Cell annotation
Material
Exercises
Load the following packages:
In the last exercise we saw that probably clustering at a resolution of 0.3 gave the most sensible results. Let’s therefore set the default identity of each cell based on this clustering:
seu <- Seurat::SetIdent(seu, value = seu$RNA_snn_res.0.3)
From now on, grouping (e.g. for plotting) is done by the active identity (set at @active.ident
) by default.
During cell annotation we will use the original count data (not the integrated data):
DefaultAssay(seu) <- "RNA"
Based on the UMAP we have generated, we can visualize expression for a gene in each cluster:
Seurat::FeaturePlot(seu, "HBA1")
Based on expression of sets of genes you can do a manual cell type annotation. If you know the marker genes for some cell types, you can check whether they are up-regulated in one or the other cluster. Here we have some marker genes for two different cell types:
Let’s have a look at the expression of the four T cell genes:
Seurat::FeaturePlot(seu, tcell_genes, ncol=2)
These cells are almost all in cluster 0 and 8. Which becomes clearer when looking at the violin plot:
Seurat::VlnPlot(seu,
features = tcell_genes,
ncol = 2)
Have a look at the monocyte genes as well. Which clusters contain probably monocytes?
Seurat::FeaturePlot(seu, monocyte_genes, ncol=2)
Seurat::VlnPlot(seu,
features = monocyte_genes,
ncol = 2)
We can also automate this with the function AddModuleScore
. For each cell, an expression score for a group of genes is calculated:
seu <- Seurat::AddModuleScore(seu,
features = list(tcell_genes),
name = "tcell_genes")
After running AddModuleScore
, a column was added to seu@meta.data
.
A. What is the name of that column? What kind of data is in there?
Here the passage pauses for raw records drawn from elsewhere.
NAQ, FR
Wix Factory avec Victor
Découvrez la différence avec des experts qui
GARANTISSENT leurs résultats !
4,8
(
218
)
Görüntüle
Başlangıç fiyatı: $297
B. Generate a UMAP with color accoding to this column and a violinplot grouped by cluster. Is this according to what we saw in the previous exercise?
A. The new column is called tcell_genes1
. It contains the module score for each cell (which is basically the average expression of the set of genes).
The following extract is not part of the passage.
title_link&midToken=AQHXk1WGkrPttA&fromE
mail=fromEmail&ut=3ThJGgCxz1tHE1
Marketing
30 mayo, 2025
B. You can plot the UMAP with
Seurat::FeaturePlot(seu, "tcell_genes1")
Which indeed shows these genes are mainly expressed in clusters 0 and 8:
Seurat::VlnPlot(seu,
"tcell_genes1")
Annotating cells according to cycling phase
Based on the same principle, we can also annotate cell cycling state. The function CellCycleScore
uses AddModuleScore
to get a score for the G2/M and S phase (the mitotic phases in which cell is cycling). In addition, CellCycleScore
assigns each cell to either the G2/M, S or G1 phase.
First we extract the built-in genes for cell cycling:
s.genes <- Seurat::cc.genes.updated.2019$s.genes
g2m.genes <- Seurat::cc.genes.updated.2019$g2m.genes
Now we run the function:
seu <- Seurat::CellCycleScoring(seu,
s.features = s.genes,
g2m.features = g2m.genes)
And we can visualize the annotations:
Seurat::DimPlot(seu, group.by = "Phase")
Based on your application, you can try to regress out the cell cycling scores at the step of scaling. Reasons for doing that could be:
- Merging cycling and non-cycling cells of the same type in one cluster
- Merging G2/M and S phase in one cluster
Note that correcting for cell cycling is performed at the scaling step. It will therefore only influence analyses that use scaled data, like dimensionality reduction and clustering. For e.g. differential gene expression testing, we use the raw original counts (not scaled).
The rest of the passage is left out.